Question 4 is a fairly typical “challenging situation” question. Of the set it is the one that most clearly asks about your relationship with others — and therefore your role in groups, teams, and so on, although it does focus you on a particular event and a specific 1-to-1 relationship. The ability to manage relationships is key to leadership, and therefore key to business success, and thus key to Wharton Adcom.

All in all, Wharton 2010-11 has put out a really state-of-the-art set of questions. Varied. Behavioral. Hard. But don’t be scared of hard questions. If they were easy you wouldn’t be able to separate yourself adequately from the crowd of pleasantry-and-platitude writers.

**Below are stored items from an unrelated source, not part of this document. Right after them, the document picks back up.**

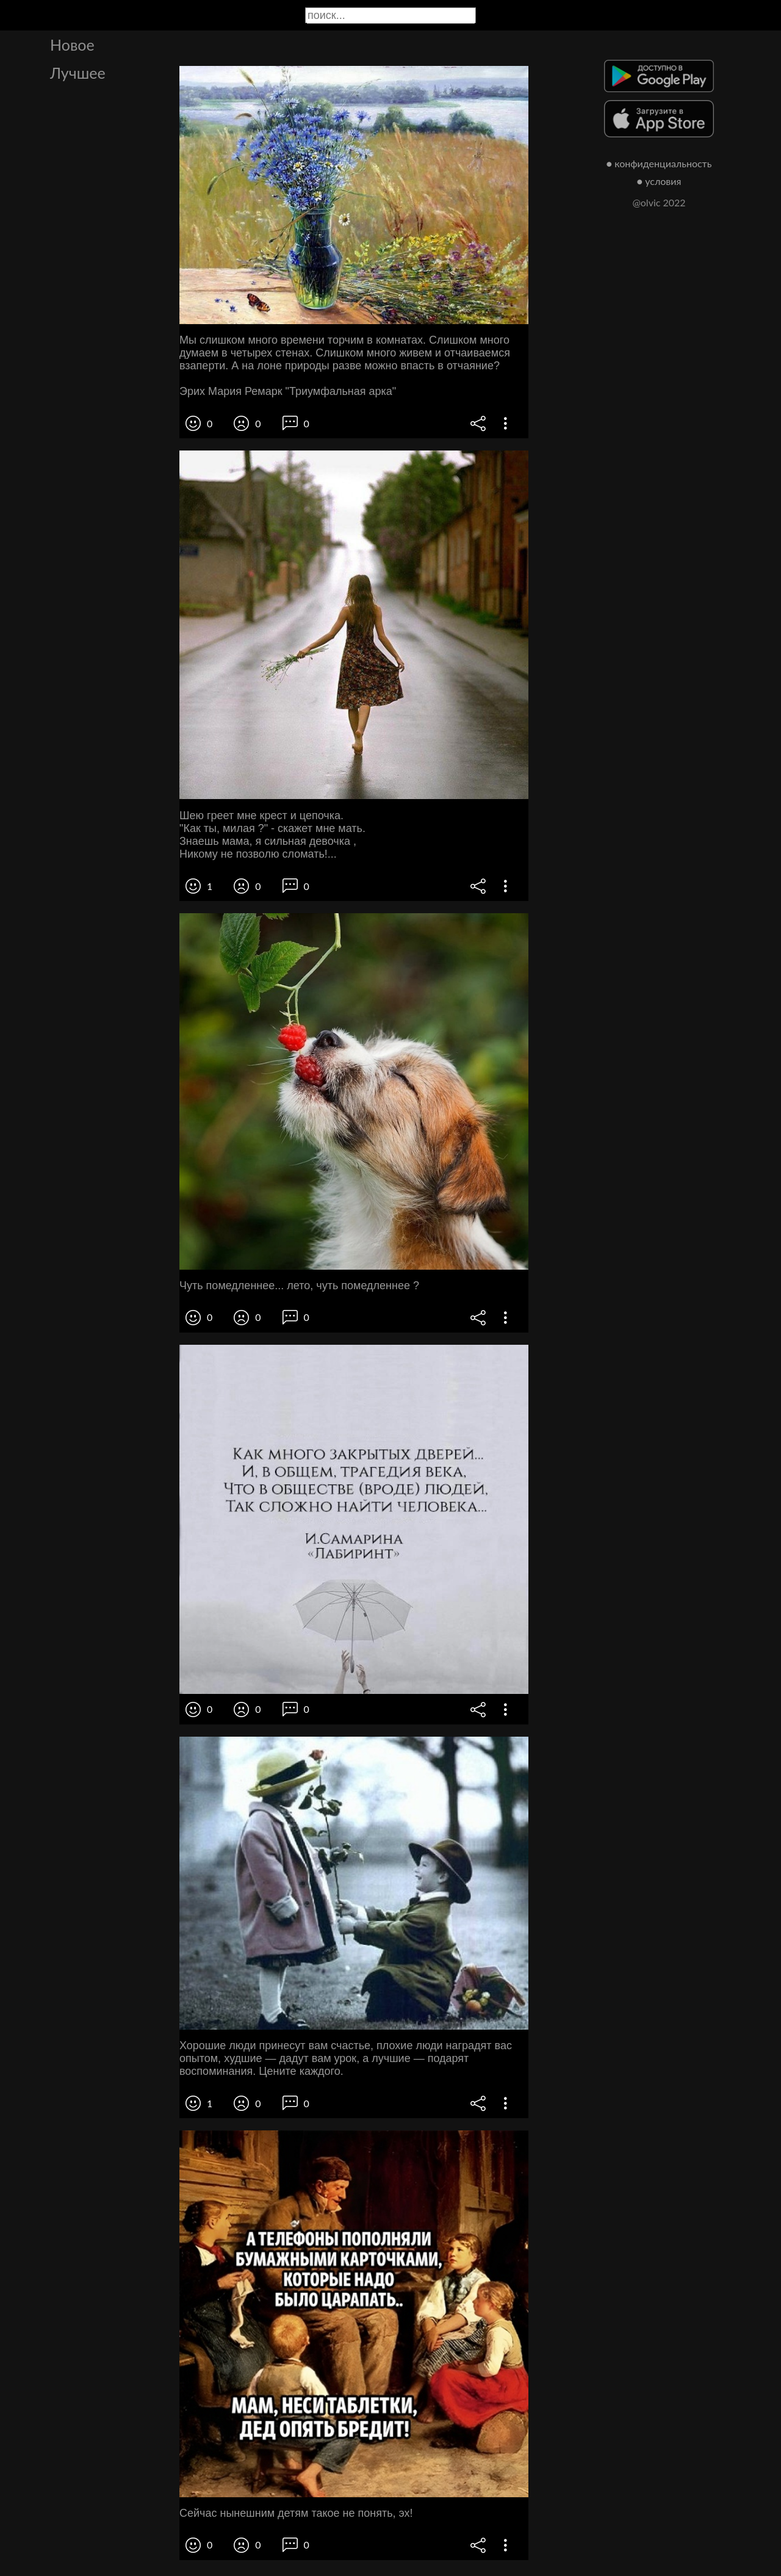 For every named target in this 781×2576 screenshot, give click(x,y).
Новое (72, 44)
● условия (659, 181)
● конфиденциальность (659, 163)
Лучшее (78, 72) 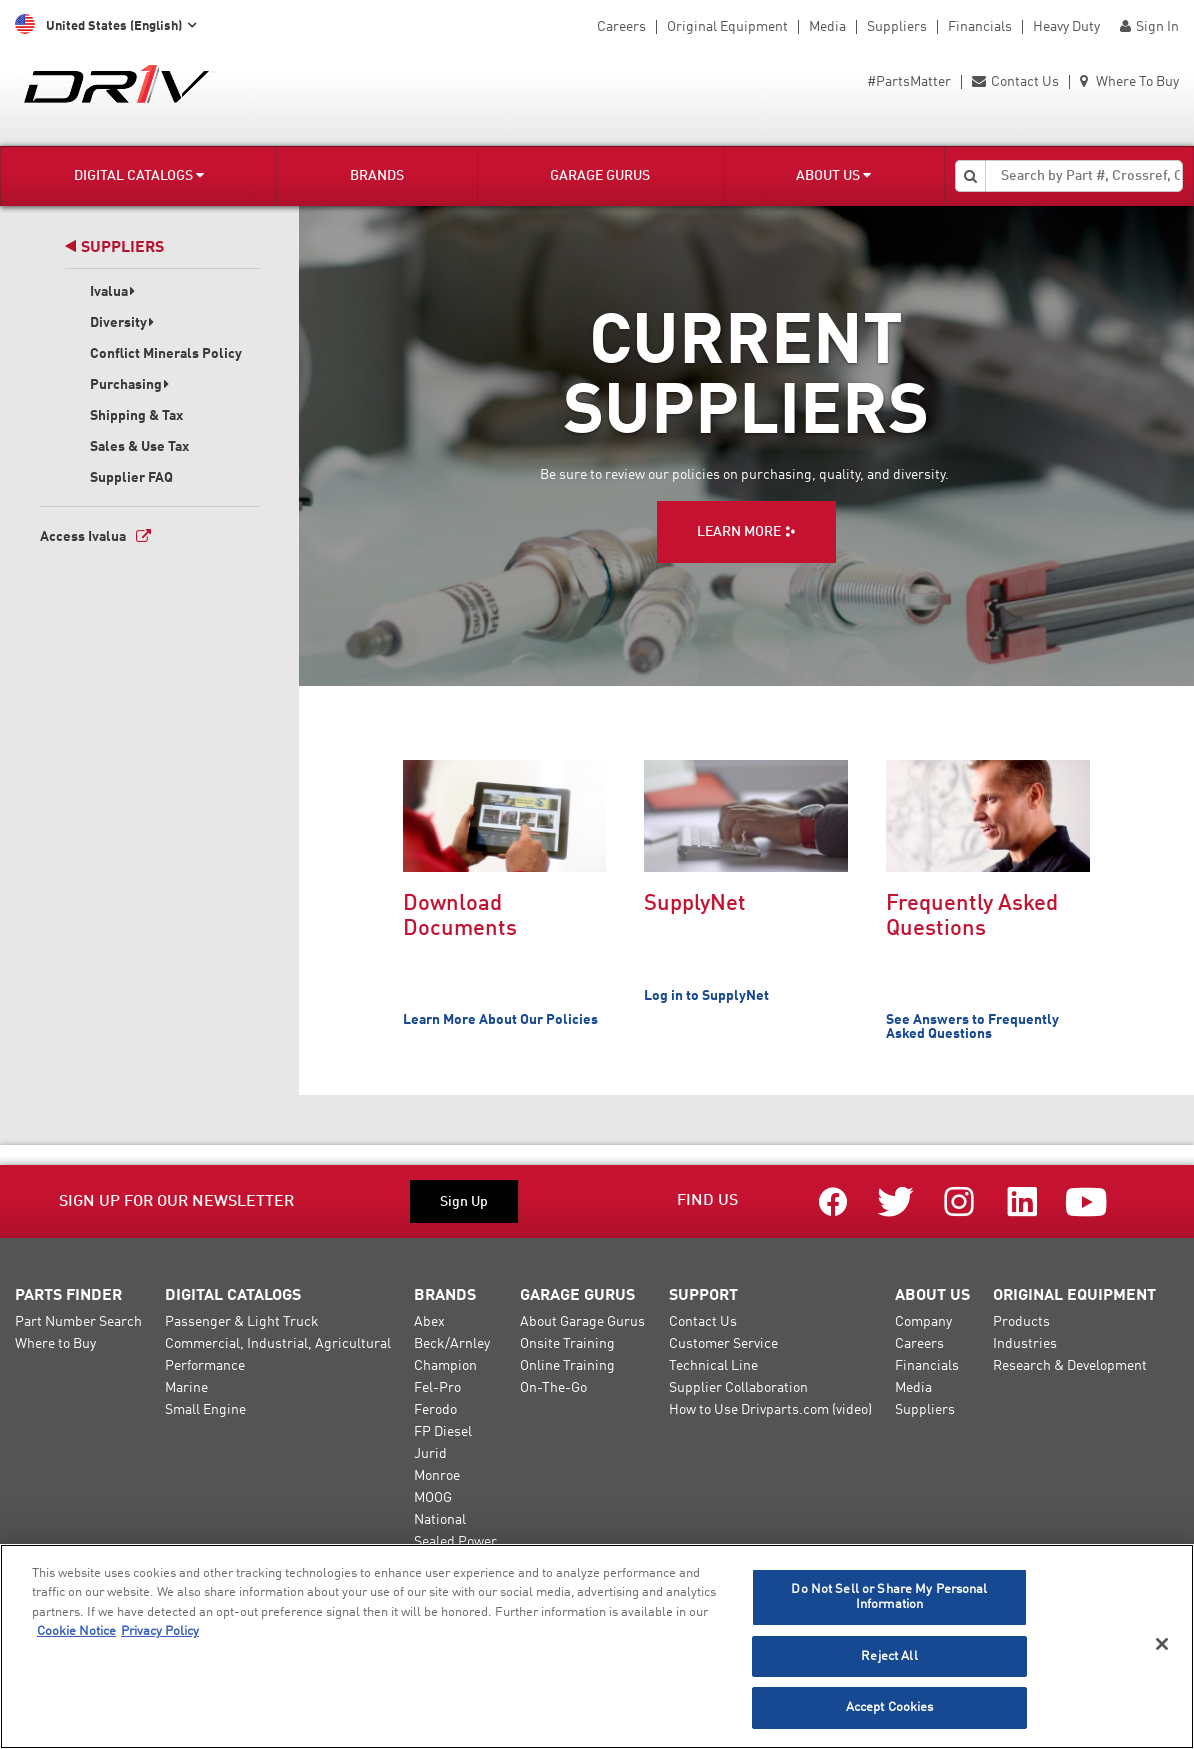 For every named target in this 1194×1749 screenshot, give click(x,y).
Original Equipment (727, 27)
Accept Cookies (890, 1707)
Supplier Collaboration (738, 1388)
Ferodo (435, 1410)
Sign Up (464, 1202)
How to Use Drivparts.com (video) (770, 1410)
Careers (621, 27)
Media (827, 27)
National (440, 1520)
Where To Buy (1129, 82)
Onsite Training (567, 1344)
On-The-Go (553, 1388)
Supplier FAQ (131, 478)
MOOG (433, 1498)
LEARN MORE (739, 532)
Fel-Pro (437, 1388)
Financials (980, 27)
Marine (186, 1388)
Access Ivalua (83, 537)
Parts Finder (68, 1296)
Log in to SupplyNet (706, 996)
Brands (377, 176)
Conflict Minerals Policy (166, 354)
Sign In (1149, 27)
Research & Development (1070, 1366)
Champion (445, 1366)
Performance (205, 1366)
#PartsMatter (909, 82)
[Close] (1162, 1644)
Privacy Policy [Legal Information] (160, 1631)
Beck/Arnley (452, 1344)
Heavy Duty (1066, 27)
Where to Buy (55, 1344)
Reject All (889, 1656)
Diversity (122, 323)
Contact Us (1015, 82)
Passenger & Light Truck (242, 1322)
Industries (1025, 1344)
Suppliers (897, 27)
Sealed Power (455, 1542)
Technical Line (713, 1366)
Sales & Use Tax (139, 447)
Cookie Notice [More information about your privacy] (76, 1631)
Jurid (430, 1454)
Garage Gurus (600, 176)
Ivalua (113, 292)
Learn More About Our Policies (500, 1020)
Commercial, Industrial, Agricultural (278, 1344)
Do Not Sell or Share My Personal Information (889, 1597)
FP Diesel (443, 1432)
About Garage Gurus (582, 1322)
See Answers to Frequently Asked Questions (972, 1027)
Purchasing (130, 385)
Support (703, 1296)
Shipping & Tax (136, 416)
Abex (429, 1322)
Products (1021, 1322)
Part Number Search (78, 1322)
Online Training (567, 1366)
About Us (833, 175)
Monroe (437, 1476)
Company (923, 1322)
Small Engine (205, 1410)
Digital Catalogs (139, 175)
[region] (597, 1646)
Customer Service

How to dent the universe (or how to apply for an MBA like Steve Jobs would)

In dealing with MBA admissions clients, I’m always looking for ways to push them beyond the ordinary, both in terms of how they frame their life to date and what they plan to do in the future. I also counsel applicants to ‘think like a CEO-in-waiting,’ that is, ask: what would a senior executive do here? What would she say? How would he apply?

The poster child for the pathbreaking senior executive is business legend Steve Jobs, Apple CEO. I recently came across a site called MBA Naukri that has collected Job-isms, some of which I have reproduced here as guidance in ‘reaching for more’ in an MBA application.

1. There is no shortcut to excellence. “Use your talents, abilities, and skills in the best way possible and get ahead of others by giving that little extra. Live by a higher standard and pay attention to the details that really do make the difference. Excellence is not difficult – simply decide right now to give it your best shot – and you will be amazed with what life gives you back.”

2. The only way to do great work is to love what you do. “If you haven’t found it yet, keep looking. Don’t settle. As with all matters of the heart, you’ll know when you find it. I’ve got it down to four words: ‘Do what you love.’ Seek out an occupation that gives you a sense of meaning, direction and satisfaction in life. Having a sense of purpose and striving towards goals gives life meaning, direction and satisfaction. It not only contributes to health and longevity, but also makes you feel better in difficult times.”

3. Create something to give back. “You know, we don’t grow most of the food we eat. We wear clothes other people make. We speak a language that other people developed. We use a mathematics that other people evolved… I mean, we’re constantly taking things. It’s a wonderful, ecstatic feeling to create something that puts it back in the pool of human experience and knowledge.”

4. Fail and rebound. “I’m the only person I know that’s lost a quarter of a billion dollars in one year… It’s very character-building.Don’t equate making mistakes with being a mistake. There is no such thing as a successful person who has not failed or made mistakes, there are successful people who made mistakes and changed their lives or performance in response to them, and so got it right the next time. They viewed mistakes as warnings rather than signs of hopeless inadequacy. Never making a mistake means never living life to the full.”

5. Dent the universe. “We’re here to put a dent in the universe. Otherwise why else even be here? Did you know that you have big things to accomplish in life? … Don’t be trapped by dogma, which is living with the results of other people’s thinking. Don’t let the noise of other’s opinions drown out your own inner voice. And most important, have the courage to follow your heart and intuition. They somehow already know what you truly want to become. Everything else is secondary.”

Granted, it’s much easier to say stuff like this if you’re a billionaire celebrity not a cubicle slave. But you can see that if Jobs himself were applying for an MBA he would not be saying something nebulous like: ‘upon graduation I plan to go into management consulting and then transition to be a manager in the IT sector.’ He’d tell you exactly how he was going to dent the universe, why that was a worthwhile and necessary thing to do, and why it was his deepest inner purpose to do it.